D benchmark code review

Ola Fosheim Grøstad" <ola.fosheim.grostad+dlang at gmail.com> Ola Fosheim Grøstad" <ola.fosheim.grostad+dlang at gmail.com>
Sat Dec 14 13:47:50 PST 2013


> Also, I'm not sure I agree with any of this. You are minimally 
> required to have some understanding of what symbols mean to use 
> any programming language (Who would guess that blah<int> is a

No, if you have strong distinct visual cues the brain does not 
have to reason but you will use the pattern-recognition that your 
brain supports for classifying visual cues in our natural 
environment.
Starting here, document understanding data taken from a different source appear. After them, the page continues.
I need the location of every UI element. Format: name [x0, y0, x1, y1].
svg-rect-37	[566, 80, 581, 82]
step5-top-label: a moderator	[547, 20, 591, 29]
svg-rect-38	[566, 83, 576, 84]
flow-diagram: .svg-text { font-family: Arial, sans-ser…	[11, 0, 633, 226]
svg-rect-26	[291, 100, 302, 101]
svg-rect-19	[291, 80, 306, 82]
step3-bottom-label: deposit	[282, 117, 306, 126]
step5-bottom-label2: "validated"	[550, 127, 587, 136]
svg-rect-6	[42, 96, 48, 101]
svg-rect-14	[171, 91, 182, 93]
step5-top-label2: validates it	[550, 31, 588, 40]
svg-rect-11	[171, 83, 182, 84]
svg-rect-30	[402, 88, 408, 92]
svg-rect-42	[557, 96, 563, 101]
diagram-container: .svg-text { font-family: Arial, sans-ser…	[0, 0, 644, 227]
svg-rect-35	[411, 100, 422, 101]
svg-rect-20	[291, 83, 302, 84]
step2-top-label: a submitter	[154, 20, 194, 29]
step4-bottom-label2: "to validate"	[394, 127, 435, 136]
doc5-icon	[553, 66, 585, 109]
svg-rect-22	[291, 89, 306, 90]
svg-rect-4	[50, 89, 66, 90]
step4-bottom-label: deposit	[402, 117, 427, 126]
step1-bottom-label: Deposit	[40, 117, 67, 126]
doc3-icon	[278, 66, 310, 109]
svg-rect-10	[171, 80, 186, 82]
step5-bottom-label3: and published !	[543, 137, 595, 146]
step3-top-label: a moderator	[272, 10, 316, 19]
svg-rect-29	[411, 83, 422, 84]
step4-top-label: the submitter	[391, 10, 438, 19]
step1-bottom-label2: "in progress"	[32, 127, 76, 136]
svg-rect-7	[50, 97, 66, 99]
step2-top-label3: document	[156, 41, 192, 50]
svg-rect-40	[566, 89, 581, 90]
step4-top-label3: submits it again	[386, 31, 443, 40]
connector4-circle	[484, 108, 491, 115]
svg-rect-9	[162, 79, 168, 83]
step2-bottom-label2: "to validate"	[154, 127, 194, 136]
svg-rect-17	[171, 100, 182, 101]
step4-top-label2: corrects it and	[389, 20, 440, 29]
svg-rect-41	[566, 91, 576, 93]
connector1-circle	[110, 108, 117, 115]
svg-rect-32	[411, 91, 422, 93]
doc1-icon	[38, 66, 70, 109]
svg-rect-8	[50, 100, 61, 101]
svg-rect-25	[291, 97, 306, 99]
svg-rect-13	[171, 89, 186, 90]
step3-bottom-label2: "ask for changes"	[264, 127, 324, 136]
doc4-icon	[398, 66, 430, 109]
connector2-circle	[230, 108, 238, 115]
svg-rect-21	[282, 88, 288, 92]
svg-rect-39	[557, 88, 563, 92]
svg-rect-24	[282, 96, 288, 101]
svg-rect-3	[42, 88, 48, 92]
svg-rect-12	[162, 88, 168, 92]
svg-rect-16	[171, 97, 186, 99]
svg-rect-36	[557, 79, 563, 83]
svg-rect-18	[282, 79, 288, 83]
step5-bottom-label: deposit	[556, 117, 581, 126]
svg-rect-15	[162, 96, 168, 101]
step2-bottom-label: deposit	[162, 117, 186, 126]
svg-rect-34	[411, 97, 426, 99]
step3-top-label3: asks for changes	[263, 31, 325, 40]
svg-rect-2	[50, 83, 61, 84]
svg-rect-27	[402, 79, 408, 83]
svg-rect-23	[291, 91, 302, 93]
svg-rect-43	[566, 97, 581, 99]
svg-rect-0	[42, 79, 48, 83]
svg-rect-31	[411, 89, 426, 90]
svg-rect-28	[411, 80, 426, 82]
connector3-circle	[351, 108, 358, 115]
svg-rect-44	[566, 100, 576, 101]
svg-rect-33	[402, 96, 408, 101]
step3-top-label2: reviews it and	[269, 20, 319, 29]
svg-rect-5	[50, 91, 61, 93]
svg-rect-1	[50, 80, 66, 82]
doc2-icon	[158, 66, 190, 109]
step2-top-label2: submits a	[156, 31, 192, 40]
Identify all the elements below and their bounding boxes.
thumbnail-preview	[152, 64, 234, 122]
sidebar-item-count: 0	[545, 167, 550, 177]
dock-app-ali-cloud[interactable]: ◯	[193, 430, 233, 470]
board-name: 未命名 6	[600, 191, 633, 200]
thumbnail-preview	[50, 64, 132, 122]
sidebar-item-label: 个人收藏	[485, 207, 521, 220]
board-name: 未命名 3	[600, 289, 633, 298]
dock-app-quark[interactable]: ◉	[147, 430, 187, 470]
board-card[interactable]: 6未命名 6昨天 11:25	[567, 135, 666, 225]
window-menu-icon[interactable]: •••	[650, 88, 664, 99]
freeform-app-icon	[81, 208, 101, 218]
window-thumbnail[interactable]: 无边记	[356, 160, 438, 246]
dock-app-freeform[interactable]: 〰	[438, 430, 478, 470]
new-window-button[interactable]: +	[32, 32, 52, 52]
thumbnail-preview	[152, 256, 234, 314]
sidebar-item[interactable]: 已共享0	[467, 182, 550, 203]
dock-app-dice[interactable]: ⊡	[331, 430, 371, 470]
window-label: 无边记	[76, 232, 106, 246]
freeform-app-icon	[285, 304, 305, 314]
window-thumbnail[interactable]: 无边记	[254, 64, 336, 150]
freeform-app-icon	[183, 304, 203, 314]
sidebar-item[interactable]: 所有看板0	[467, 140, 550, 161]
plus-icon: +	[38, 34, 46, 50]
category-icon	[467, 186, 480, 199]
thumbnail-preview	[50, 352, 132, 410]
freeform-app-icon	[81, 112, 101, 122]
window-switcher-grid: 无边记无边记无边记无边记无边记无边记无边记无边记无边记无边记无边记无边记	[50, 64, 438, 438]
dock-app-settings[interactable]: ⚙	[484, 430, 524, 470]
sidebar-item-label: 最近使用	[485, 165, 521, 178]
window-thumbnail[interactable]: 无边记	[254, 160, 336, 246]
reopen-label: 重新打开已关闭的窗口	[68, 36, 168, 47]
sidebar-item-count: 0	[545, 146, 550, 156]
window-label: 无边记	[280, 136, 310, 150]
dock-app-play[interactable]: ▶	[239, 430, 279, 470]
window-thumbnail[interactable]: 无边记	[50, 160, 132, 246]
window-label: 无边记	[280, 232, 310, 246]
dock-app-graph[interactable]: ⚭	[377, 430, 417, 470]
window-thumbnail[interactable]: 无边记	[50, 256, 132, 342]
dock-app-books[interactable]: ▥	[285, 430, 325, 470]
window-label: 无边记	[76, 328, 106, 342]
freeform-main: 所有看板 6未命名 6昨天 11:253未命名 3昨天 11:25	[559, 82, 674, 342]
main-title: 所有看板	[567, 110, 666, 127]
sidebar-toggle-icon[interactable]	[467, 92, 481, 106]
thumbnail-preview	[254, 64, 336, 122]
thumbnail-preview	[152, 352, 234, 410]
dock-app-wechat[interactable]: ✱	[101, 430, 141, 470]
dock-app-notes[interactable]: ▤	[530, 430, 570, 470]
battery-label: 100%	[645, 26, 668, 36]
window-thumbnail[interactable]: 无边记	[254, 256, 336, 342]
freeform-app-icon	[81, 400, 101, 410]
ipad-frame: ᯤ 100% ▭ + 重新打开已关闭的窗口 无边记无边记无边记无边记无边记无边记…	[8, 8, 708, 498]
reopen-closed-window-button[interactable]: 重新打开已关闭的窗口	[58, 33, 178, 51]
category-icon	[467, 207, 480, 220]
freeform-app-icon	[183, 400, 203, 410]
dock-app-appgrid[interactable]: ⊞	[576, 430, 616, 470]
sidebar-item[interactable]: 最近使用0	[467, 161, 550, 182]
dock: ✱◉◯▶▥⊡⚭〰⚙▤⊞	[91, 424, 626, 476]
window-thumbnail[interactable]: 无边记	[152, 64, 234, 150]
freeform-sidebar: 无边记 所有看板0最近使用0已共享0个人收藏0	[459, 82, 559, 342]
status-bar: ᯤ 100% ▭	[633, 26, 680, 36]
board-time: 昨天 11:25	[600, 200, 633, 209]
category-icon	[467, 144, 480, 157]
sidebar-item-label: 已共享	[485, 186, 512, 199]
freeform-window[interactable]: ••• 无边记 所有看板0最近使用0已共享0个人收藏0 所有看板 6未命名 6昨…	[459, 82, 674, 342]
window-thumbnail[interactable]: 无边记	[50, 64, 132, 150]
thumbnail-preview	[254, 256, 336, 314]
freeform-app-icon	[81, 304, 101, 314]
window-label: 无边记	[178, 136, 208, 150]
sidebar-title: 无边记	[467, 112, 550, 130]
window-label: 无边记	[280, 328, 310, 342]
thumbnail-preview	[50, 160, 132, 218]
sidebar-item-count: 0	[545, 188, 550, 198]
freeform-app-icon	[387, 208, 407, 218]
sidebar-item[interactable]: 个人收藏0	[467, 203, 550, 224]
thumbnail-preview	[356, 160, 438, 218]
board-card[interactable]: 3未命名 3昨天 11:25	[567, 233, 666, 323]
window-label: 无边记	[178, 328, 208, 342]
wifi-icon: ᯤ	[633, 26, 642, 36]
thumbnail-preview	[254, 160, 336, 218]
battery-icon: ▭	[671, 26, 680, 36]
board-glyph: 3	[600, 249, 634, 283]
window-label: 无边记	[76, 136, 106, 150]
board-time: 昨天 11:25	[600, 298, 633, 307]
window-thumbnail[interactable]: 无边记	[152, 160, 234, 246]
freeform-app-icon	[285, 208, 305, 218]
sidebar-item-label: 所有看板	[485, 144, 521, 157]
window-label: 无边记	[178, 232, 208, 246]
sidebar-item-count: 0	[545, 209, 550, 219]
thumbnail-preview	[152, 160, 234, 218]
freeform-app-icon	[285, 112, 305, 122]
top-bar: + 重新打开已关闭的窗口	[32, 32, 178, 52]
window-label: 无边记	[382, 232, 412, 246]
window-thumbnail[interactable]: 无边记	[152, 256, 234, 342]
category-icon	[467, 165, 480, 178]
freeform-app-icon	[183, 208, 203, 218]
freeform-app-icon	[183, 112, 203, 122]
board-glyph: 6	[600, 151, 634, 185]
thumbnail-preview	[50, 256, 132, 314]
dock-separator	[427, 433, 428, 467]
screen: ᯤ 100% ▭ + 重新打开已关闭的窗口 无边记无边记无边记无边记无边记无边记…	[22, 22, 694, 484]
The moment you have to think about what an 
identifier means you have started to strain the brain. You are 
being slowed down and will become more tired and make more 
mistakes because you can only "juggle" a limited set of 
symbols/challenges at the same time.

Basically if you should visually "feel" that something is an 
array etc. "int" is so common so that symbol is not read but 
instantly recognised. Colours in an editor might also help. 
Layout helps. Redundant cues help.  The basic goal should be that 
the logical structure of the program should be available as 
visual patterns that can be directly detected without reasoning, 
not as indirection (like names with no visual cues) that requires 
interpretation and conscious cognitive effort.

Ola.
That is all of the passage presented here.